兎部とべさん⁉︎ どうしたんだい、そのひどい怪我……」

「買い物の帰りだったんだけど、食べ物の匂いにつられた獅子ししに襲われたんだ。もう、あいつ、理性を失ってる」

「オィオィ、その獅子は今ドコにいるん」


 蛙男の、エフェクトが掛かったような「だ」の声が、外から聞こえる轟音に掻き消される。


 どすんどすんと地鳴りがした。淡い光を放つ、提灯風の照明が天井で揺れている。

 『ウルトラマン』の怪獣が暴れる足音と似た音。その音は次第にこちらへ近付いてきている。
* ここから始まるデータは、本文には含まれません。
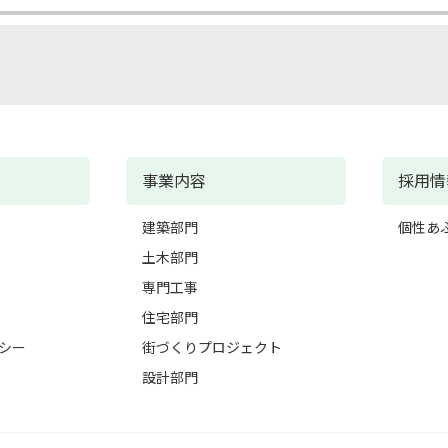
事業内容
採用情
建築部門
個性あ
土木部門
専門工事
住宅部門
シー
街づくりプロジェクト
設計部門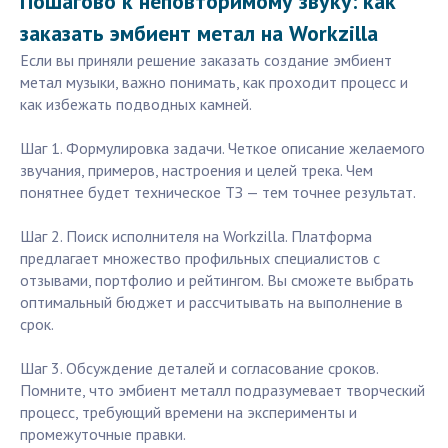
Пошагово к неповторимому звуку: как
заказать эмбиент метал на Workzilla
Если вы приняли решение заказать создание эмбиент
метал музыки, важно понимать, как проходит процесс и
как избежать подводных камней.
Шаг 1. Формулировка задачи. Четкое описание желаемого
звучания, примеров, настроения и целей трека. Чем
понятнее будет техническое ТЗ — тем точнее результат.
Шаг 2. Поиск исполнителя на Workzilla. Платформа
предлагает множество профильных специалистов с
отзывами, портфолио и рейтингом. Вы сможете выбрать
оптимальный бюджет и рассчитывать на выполнение в
срок.
Шаг 3. Обсуждение деталей и согласование сроков.
Помните, что эмбиент металл подразумевает творческий
процесс, требующий времени на эксперименты и
промежуточные правки.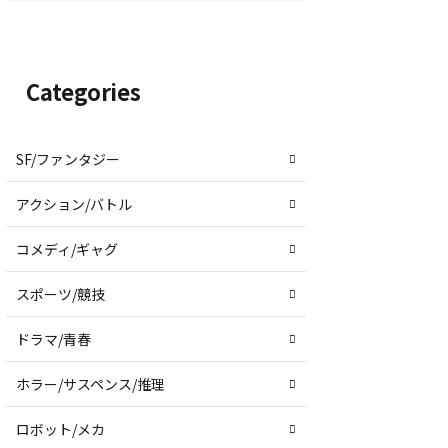
Categories
SF/ファンタジー
アクション/バトル
コメディ/ギャグ
スポーツ/競技
ドラマ/青春
ホラー/サスペンス/推理
ロボット/メカ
 蛙男のひとりが扉を開け、「そいやっ」と何かを投げた。水風船が割れるような音に続いて、彼の「よしっ」という声が聞こえる。


「皆さん。兎部さんの治療と、僕の後始末をよろしくお願いします!」


 狐男はそう言い残すと、扉を開けて外へ出て行った。蛙男のひとりもすぐに後を追った。

 彼らが出てから少し経って、大きな足音が二つになり、しだいに離れていく。